# Projecting DV Video from QLab



## Mitchla (Feb 27, 2010)

Hi Folks. Sadly, I know nothing about projectors and would be very grateful if I could get some help.

I'm going to be touring a program of videos and playing them out of QLab on a MacBook Pro. The videos originated as DV. So I'm going to deinterlace them and convert them to H264.

Since the DV footage is 720x480 (non-square pixels), is it better to convert the size to:

A. 720x540, interpolating the vertical dimension up? Or,
B. 640x480, throwing away some horizontal resolution?


As I understand, LCD projectors used to be all 800x600, but now they come in various higher resolutions. When you plug in a projector in some theater where no one knows the resolution, what do you set the MacBook Pro's Display resolution to for the projector? Do you just eyeball it till it looks right?

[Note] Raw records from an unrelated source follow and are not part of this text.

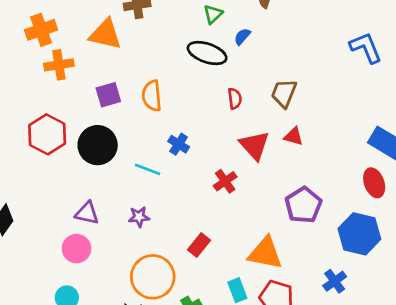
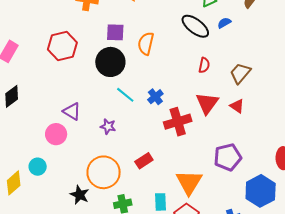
blue cross: (179, 144) -> (155, 97), moved
black circle: (98, 145) -> (110, 62), moved
red cross: (225, 181) -> (178, 122), size x1.5
orange triangle: (265, 253) -> (189, 182), turned 32

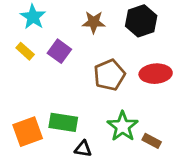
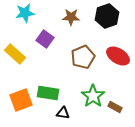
cyan star: (33, 17) -> (25, 13), turned 30
yellow rectangle: (25, 51) -> (15, 54), moved, size x1.5
red ellipse: (156, 74) -> (118, 56), turned 35

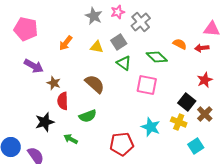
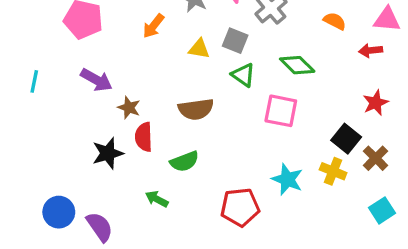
gray square: (119, 42) -> (235, 41), turned -35
orange arrow: (66, 43) -> (153, 26), moved
orange semicircle: (180, 44) -> (335, 21), moved
brown semicircle: (95, 84) -> (196, 109), turned 130
black star: (45, 122) -> (108, 153), moved
cyan square: (196, 146) -> (382, 210), moved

Sometimes the MacBook Pro's Display settings have refresh rates in Hz. How do you know which one to choose?

Some of my newer projects are 720p. How will they play into the smaller video/projector resolution mix? Do I need to change the projector settings for them?

I should also mention that when I deinterlace the DV movies, I'll be using a utility called JES Deinterlacer which converts the frame rate to 59.94, giving each field its own frame. The image quality is much better this way. Projectors can handle 59.94 fps?

Thanks very much for your help. Much appreciated.

Mitchell the Projector Noob

Mitchell Rose: Comedic Short Films


----------



## ruinexplorer (Feb 27, 2010)

Indeed, there have been quite a few advancements in projection technology. You can still find 800x600, but those are low end projectors. Most home theater projectors will even exceed this these days. Internally, projectors will have the capacity to interpret the video signal and yes they can handle 59.94. 

How do you intend to display the image? Are you looking to rent or purchase a projector?


----------



## Mitchla (Feb 28, 2010)

Neither. When I take the show on tour, I'll walk into a theater and they will have whatever they'll have. I don't bring my own projector -- the theater is required to provide one or I don't take the gig. I'd imagine that some will have older 800x600s, and some will have newer high def ones.

That's why I'm inquiring about how I should prepare my video: to 720x540 or 640x480, etc.

Thanks.


----------